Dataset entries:
◇ ◇ ◇ ◇ ◇
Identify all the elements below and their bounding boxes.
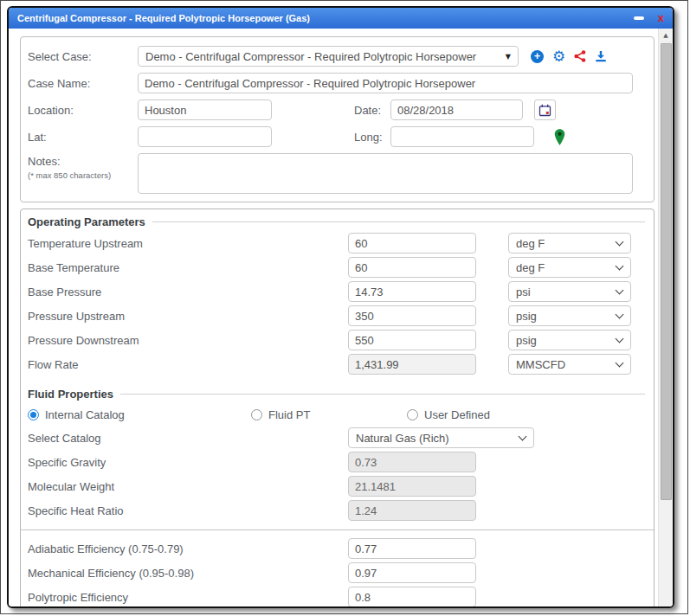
adiabatic-efficiency-row: Adiabatic Efficiency (0.75-0.79) [28, 536, 645, 561]
select-case-value: Demo - Centrifugal Compressor - Required… [145, 50, 500, 63]
radio-internal-catalog[interactable]: Internal Catalog [28, 408, 251, 421]
param-row-base-pressure: Base Pressure psi [28, 279, 645, 304]
case-action-icons: + ⚙ [531, 50, 607, 63]
form-area: Select Case: Demo - Centrifugal Compress… [9, 29, 658, 606]
chevron-down-icon [616, 334, 624, 343]
scrollbar-thumb[interactable] [661, 43, 672, 500]
chevron-down-icon [519, 432, 527, 440]
date-input[interactable] [390, 99, 523, 120]
operating-parameters-legend: Operating Parameters [28, 215, 145, 228]
adiabatic-efficiency-input[interactable] [348, 538, 476, 559]
select-catalog-row: Select Catalog Natural Gas (Rich) [28, 426, 645, 450]
pressure-upstream-input[interactable] [348, 305, 476, 326]
long-input[interactable] [390, 126, 534, 147]
pressure-downstream-unit-select[interactable]: psig [508, 330, 631, 350]
dialog-titlebar: Centrifugal Compressor - Required Polytr… [9, 8, 673, 29]
select-case-label: Select Case: [28, 50, 138, 63]
specific-heat-ratio-input [348, 500, 476, 521]
vertical-scrollbar[interactable]: ▲ [658, 29, 673, 606]
radio-unselected-icon [407, 409, 418, 420]
download-icon[interactable] [595, 50, 607, 63]
radio-selected-icon [28, 409, 39, 420]
select-catalog-label: Select Catalog [28, 432, 348, 445]
molecular-weight-row: Molecular Weight [28, 474, 645, 498]
calendar-icon[interactable] [534, 99, 556, 120]
screenshot-frame: Centrifugal Compressor - Required Polytr… [0, 0, 688, 614]
mechanical-efficiency-row: Mechanical Efficiency (0.95-0.98) [28, 561, 645, 585]
fluid-source-radio-group: Internal Catalog Fluid PT User Defined [28, 403, 645, 426]
param-row-temperature-upstream: Temperature Upstream deg F [28, 231, 645, 255]
temperature-upstream-unit-select[interactable]: deg F [508, 233, 631, 253]
date-label: Date: [354, 104, 390, 117]
long-label: Long: [354, 131, 390, 144]
polytropic-efficiency-row: Polytropic Efficiency [28, 585, 645, 608]
select-case-dropdown[interactable]: Demo - Centrifugal Compressor - Required… [138, 46, 519, 67]
specific-heat-ratio-row: Specific Heat Ratio [28, 498, 645, 523]
polytropic-efficiency-input[interactable] [348, 587, 476, 607]
settings-gear-icon[interactable]: ⚙ [552, 50, 565, 63]
flow-rate-input[interactable] [348, 354, 476, 375]
specific-gravity-input [348, 452, 476, 472]
location-input[interactable] [138, 99, 272, 120]
specific-gravity-row: Specific Gravity [28, 450, 645, 474]
flow-rate-unit-select[interactable]: MMSCFD [508, 354, 631, 375]
scroll-up-icon[interactable]: ▲ [659, 29, 673, 42]
dialog-title: Centrifugal Compressor - Required Polytr… [17, 13, 634, 23]
notes-label: Notes: [28, 155, 138, 168]
chevron-down-icon [616, 237, 624, 246]
pressure-upstream-unit-select[interactable]: psig [508, 305, 631, 326]
parameters-panel: Operating Parameters Temperature Upstrea… [20, 209, 655, 608]
notes-hint: (* max 850 characters) [28, 170, 138, 180]
dropdown-arrow-icon: ▼ [506, 53, 511, 61]
location-label: Location: [28, 104, 138, 117]
lat-label: Lat: [28, 131, 138, 144]
base-temperature-input[interactable] [348, 257, 476, 278]
dialog-content: Select Case: Demo - Centrifugal Compress… [9, 29, 673, 606]
lat-long-row: Lat: Long: [28, 126, 642, 147]
select-catalog-dropdown[interactable]: Natural Gas (Rich) [348, 427, 534, 448]
param-row-base-temperature: Base Temperature deg F [28, 255, 645, 279]
share-icon[interactable] [574, 50, 586, 62]
base-pressure-input[interactable] [348, 281, 476, 302]
chevron-down-icon [616, 358, 624, 367]
operating-parameters-section: Operating Parameters Temperature Upstrea… [21, 209, 654, 382]
efficiency-section: Adiabatic Efficiency (0.75-0.79) Mechani… [21, 530, 654, 608]
select-case-row: Select Case: Demo - Centrifugal Compress… [28, 46, 642, 67]
dialog-window: Centrifugal Compressor - Required Polytr… [7, 6, 674, 608]
temperature-upstream-input[interactable] [348, 233, 476, 253]
chevron-down-icon [616, 286, 624, 294]
radio-unselected-icon [251, 409, 262, 420]
chevron-down-icon [616, 261, 624, 270]
radio-user-defined[interactable]: User Defined [407, 408, 490, 421]
pressure-downstream-input[interactable] [348, 330, 476, 350]
base-pressure-unit-select[interactable]: psi [508, 281, 631, 302]
radio-fluid-pt[interactable]: Fluid PT [251, 408, 407, 421]
close-icon[interactable]: x [658, 13, 664, 23]
notes-row: Notes: (* max 850 characters) [28, 153, 642, 194]
case-name-row: Case Name: [28, 73, 642, 93]
notes-textarea[interactable] [138, 153, 633, 194]
location-date-row: Location: Date: [28, 99, 642, 120]
map-pin-icon[interactable] [553, 129, 566, 145]
minimize-icon[interactable] [634, 16, 644, 20]
case-name-label: Case Name: [28, 77, 138, 90]
fluid-properties-legend: Fluid Properties [28, 388, 113, 401]
molecular-weight-input [348, 476, 476, 497]
mechanical-efficiency-input[interactable] [348, 562, 476, 583]
add-case-icon[interactable]: + [531, 50, 544, 63]
base-temperature-unit-select[interactable]: deg F [508, 257, 631, 278]
lat-input[interactable] [138, 126, 272, 147]
case-name-input[interactable] [138, 73, 633, 93]
param-row-pressure-upstream: Pressure Upstream psig [28, 304, 645, 328]
fluid-properties-section: Fluid Properties Internal Catalog Fluid … [21, 382, 654, 530]
param-row-pressure-downstream: Pressure Downstream psig [28, 328, 645, 352]
case-info-panel: Select Case: Demo - Centrifugal Compress… [20, 36, 655, 202]
param-row-flow-rate: Flow Rate MMSCFD [28, 352, 645, 376]
chevron-down-icon [616, 310, 624, 318]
◇ ◇ ◇ ◇ ◇
▶ **WHAT IS EXPECTED**
Reproduce every entry word for word, but skip any pictures.

▶ **TASK SOLUTION**
Identify all the elements below and their bounding boxes.
adiabatic-efficiency-row: Adiabatic Efficiency (0.75-0.79) [28, 536, 645, 561]
select-case-value: Demo - Centrifugal Compressor - Required… [145, 50, 500, 63]
radio-internal-catalog[interactable]: Internal Catalog [28, 408, 251, 421]
param-row-base-pressure: Base Pressure psi [28, 279, 645, 304]
case-action-icons: + ⚙ [531, 50, 607, 63]
form-area: Select Case: Demo - Centrifugal Compress… [9, 29, 658, 606]
chevron-down-icon [616, 334, 624, 343]
scrollbar-thumb[interactable] [661, 43, 672, 500]
chevron-down-icon [519, 432, 527, 440]
date-input[interactable] [390, 99, 523, 120]
operating-parameters-legend: Operating Parameters [28, 215, 145, 228]
adiabatic-efficiency-input[interactable] [348, 538, 476, 559]
select-catalog-row: Select Catalog Natural Gas (Rich) [28, 426, 645, 450]
pressure-upstream-input[interactable] [348, 305, 476, 326]
long-input[interactable] [390, 126, 534, 147]
pressure-downstream-unit-select[interactable]: psig [508, 330, 631, 350]
dialog-titlebar: Centrifugal Compressor - Required Polytr… [9, 8, 673, 29]
select-case-label: Select Case: [28, 50, 138, 63]
specific-heat-ratio-input [348, 500, 476, 521]
vertical-scrollbar[interactable]: ▲ [658, 29, 673, 606]
radio-unselected-icon [407, 409, 418, 420]
download-icon[interactable] [595, 50, 607, 63]
radio-selected-icon [28, 409, 39, 420]
select-catalog-label: Select Catalog [28, 432, 348, 445]
molecular-weight-row: Molecular Weight [28, 474, 645, 498]
calendar-icon[interactable] [534, 99, 556, 120]
screenshot-frame: Centrifugal Compressor - Required Polytr… [0, 0, 688, 614]
mechanical-efficiency-row: Mechanical Efficiency (0.95-0.98) [28, 561, 645, 585]
fluid-source-radio-group: Internal Catalog Fluid PT User Defined [28, 403, 645, 426]
param-row-temperature-upstream: Temperature Upstream deg F [28, 231, 645, 255]
temperature-upstream-unit-select[interactable]: deg F [508, 233, 631, 253]
date-label: Date: [354, 104, 390, 117]
long-label: Long: [354, 131, 390, 144]
polytropic-efficiency-row: Polytropic Efficiency [28, 585, 645, 608]
select-case-dropdown[interactable]: Demo - Centrifugal Compressor - Required… [138, 46, 519, 67]
specific-heat-ratio-row: Specific Heat Ratio [28, 498, 645, 523]
polytropic-efficiency-input[interactable] [348, 587, 476, 607]
settings-gear-icon[interactable]: ⚙ [552, 50, 565, 63]
flow-rate-input[interactable] [348, 354, 476, 375]
specific-gravity-input [348, 452, 476, 472]
location-input[interactable] [138, 99, 272, 120]
specific-gravity-row: Specific Gravity [28, 450, 645, 474]
flow-rate-unit-select[interactable]: MMSCFD [508, 354, 631, 375]
scroll-up-icon[interactable]: ▲ [659, 29, 673, 42]
dialog-title: Centrifugal Compressor - Required Polytr… [17, 13, 634, 23]
notes-label: Notes: [28, 155, 138, 168]
chevron-down-icon [616, 237, 624, 246]
pressure-upstream-unit-select[interactable]: psig [508, 305, 631, 326]
parameters-panel: Operating Parameters Temperature Upstrea… [20, 209, 655, 608]
notes-hint: (* max 850 characters) [28, 170, 138, 180]
dropdown-arrow-icon: ▼ [506, 53, 511, 61]
location-label: Location: [28, 104, 138, 117]
lat-label: Lat: [28, 131, 138, 144]
base-temperature-input[interactable] [348, 257, 476, 278]
dialog-content: Select Case: Demo - Centrifugal Compress… [9, 29, 673, 606]
lat-long-row: Lat: Long: [28, 126, 642, 147]
select-catalog-dropdown[interactable]: Natural Gas (Rich) [348, 427, 534, 448]
param-row-base-temperature: Base Temperature deg F [28, 255, 645, 279]
share-icon[interactable] [574, 50, 586, 62]
base-pressure-input[interactable] [348, 281, 476, 302]
chevron-down-icon [616, 358, 624, 367]
operating-parameters-section: Operating Parameters Temperature Upstrea… [21, 209, 654, 382]
efficiency-section: Adiabatic Efficiency (0.75-0.79) Mechani… [21, 530, 654, 608]
select-case-row: Select Case: Demo - Centrifugal Compress… [28, 46, 642, 67]
dialog-window: Centrifugal Compressor - Required Polytr… [7, 6, 674, 608]
temperature-upstream-input[interactable] [348, 233, 476, 253]
chevron-down-icon [616, 286, 624, 294]
radio-unselected-icon [251, 409, 262, 420]
chevron-down-icon [616, 261, 624, 270]
radio-user-defined[interactable]: User Defined [407, 408, 490, 421]
pressure-downstream-input[interactable] [348, 330, 476, 350]
base-pressure-unit-select[interactable]: psi [508, 281, 631, 302]
radio-fluid-pt[interactable]: Fluid PT [251, 408, 407, 421]
close-icon[interactable]: x [658, 13, 664, 23]
notes-row: Notes: (* max 850 characters) [28, 153, 642, 194]
case-name-row: Case Name: [28, 73, 642, 93]
notes-textarea[interactable] [138, 153, 633, 194]
location-date-row: Location: Date: [28, 99, 642, 120]
map-pin-icon[interactable] [553, 129, 566, 145]
minimize-icon[interactable] [634, 16, 644, 20]
case-name-label: Case Name: [28, 77, 138, 90]
fluid-properties-legend: Fluid Properties [28, 388, 113, 401]
molecular-weight-input [348, 476, 476, 497]
mechanical-efficiency-input[interactable] [348, 562, 476, 583]
add-case-icon[interactable]: + [531, 50, 544, 63]
base-temperature-unit-select[interactable]: deg F [508, 257, 631, 278]
lat-input[interactable] [138, 126, 272, 147]
case-name-input[interactable] [138, 73, 633, 93]
param-row-pressure-upstream: Pressure Upstream psig [28, 304, 645, 328]
fluid-properties-section: Fluid Properties Internal Catalog Fluid … [21, 382, 654, 530]
param-row-pressure-downstream: Pressure Downstream psig [28, 328, 645, 352]
case-info-panel: Select Case: Demo - Centrifugal Compress… [20, 36, 655, 202]
param-row-flow-rate: Flow Rate MMSCFD [28, 352, 645, 376]
chevron-down-icon [616, 310, 624, 318]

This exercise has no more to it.